Monday, June 19, 2023

Me as Pilgrim

Within a matter of a few days, I will be retired once again and be boarding a plane bound for Spain. Upon my arrival I will be following in the footsteps of St. Ignatius as I pray my way from Loyola to Manresa.  I have no doubt that God has led me to this place in this precise time.  I am embracing the label pilgrim but it has been something I have had to define for myself.  Today I am sharing an unedited/unrevised entry from my journal.   
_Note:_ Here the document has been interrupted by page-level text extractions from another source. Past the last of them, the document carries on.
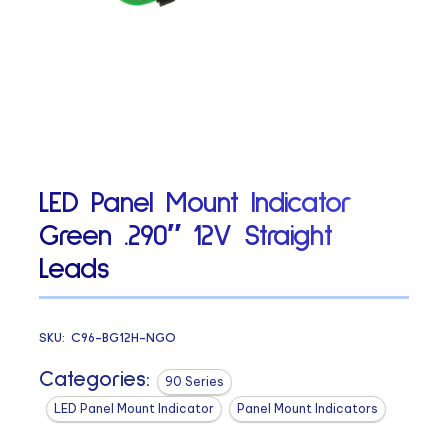
LED Panel Mount Indicator
Green .290″ 12V Straight
Leads
SKU:
C96-BG12H-NGO
Categories:
90 Series
LED Panel Mount Indicator
Panel Mount Indicators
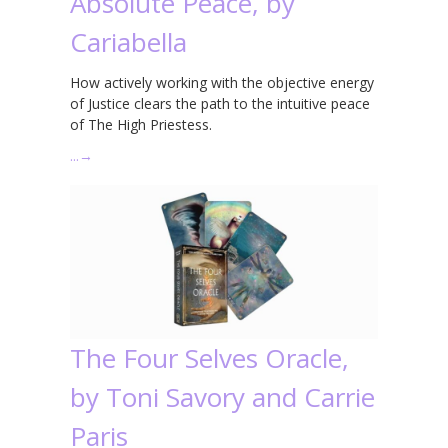
Absolute Peace, by
Cariabella
How actively working with the objective energy
of Justice clears the path to the intuitive peace
of The High Priestess.
…
→
The Four Selves Oracle,
by Toni Savory and Carrie
Paris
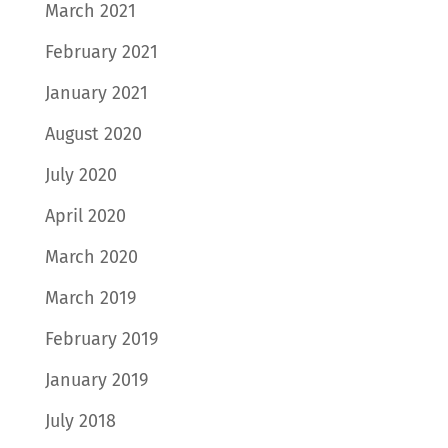
March 2021
February 2021
January 2021
August 2020
July 2020
April 2020
March 2020
March 2019
February 2019
January 2019
July 2018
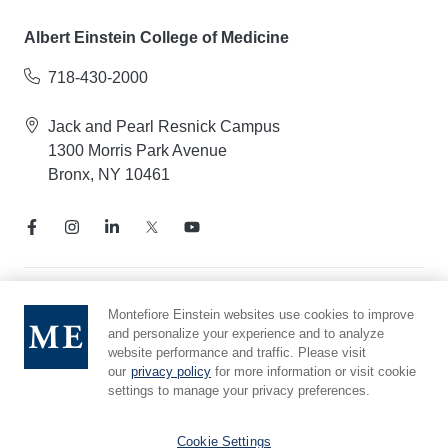
Albert Einstein College of Medicine
718-430-2000
Jack and Pearl Resnick Campus
1300 Morris Park Avenue
Bronx, NY 10461
Notice of Privacy Practices
Montefiore Einstein websites use cookies to improve
and personalize your experience and to analyze
Compliance Hotline
website performance and traffic. Please visit
Report Mistreatment
our
privacy policy
for more information or visit cookie
Cookie Preferences
settings to manage your privacy preferences.
Affiliated with Yeshiva University
Cookie Settings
As I continue to prepare mentally for the Camino, I am coming to terms with my understanding of a pilgrim and a pilgrimage.  This journey is becoming a symbol of my life here on earth.  I am a traveler learning and growing as I go through the weeks, months, and years of my life moving ever closer to God and the person I was created to be.  There have already been beautiful vistas to enjoy as well as the desolate deserts.  But in all of the times of my life, God has been beside me calling me nearer to the path that was created for me.  To be a pilgrim is to enter into the unknown, trusting that all will be well.  It means being present to your surroundings and learning to see the environment as part of the call forth - "Come and see."  This, all of this is for you to experience.  It is all laid out for you to either enjoy and be awestruck by or to learn from.  Part of the journey is to be present to the place, the people, knowing it is all part of the pilgrimage.  I want to take it all in and appreciate this liminal space and time that has been set aside to move through the transition into the next phase of my life.  To be a pilgrim is to be open to the unknown of what lies ahead.  It is to be courageous as you enter into this new frontier of what God has waiting for you.  It is to trust.  

Friday, June 02, 2023

A Year Later

 A year ago, the most amazing thing happened in the most ordinary of places. I was just going through emails at the end of the day and a message appeared from Ancestry.com. Fast forward 365 days and all I can do is give thanks. I give thanks to Sarah who entered into the most tenuous of situations and asked the hard question to Mike and I, "Could my mom be your sister?" I give thanks to Amy who is the sister and friend that I didn't know I was waiting for and who in some strange and unexplainable way has completed me, completed my definition of family, and what it means to be a sibling. In the year that has passed I have been in her physical company in 2 different time periods and the only way to describe it is to say that I just can't get enough of her. We meet for breakfast and then gather again for a family dinner or meet for breakfast and then again the next day to hang out in the Gardens.   Our conversations no longer entail the childhood that we each experienced but have moved through time and space into the spiritual realms that we each have embraced and look toward our next phase of life.  We grow and learn from each other; we enter into each other's holy places and ask questions because we want to know more.  We want to know each other more deeply and we want to know the paths that have brought each of us to these places of God's love.  She is truly a gift that I never knew I was craving.  And now that she is here in my life, I keep finding ways to be in her presence.  I said it before, I can't get enough of her.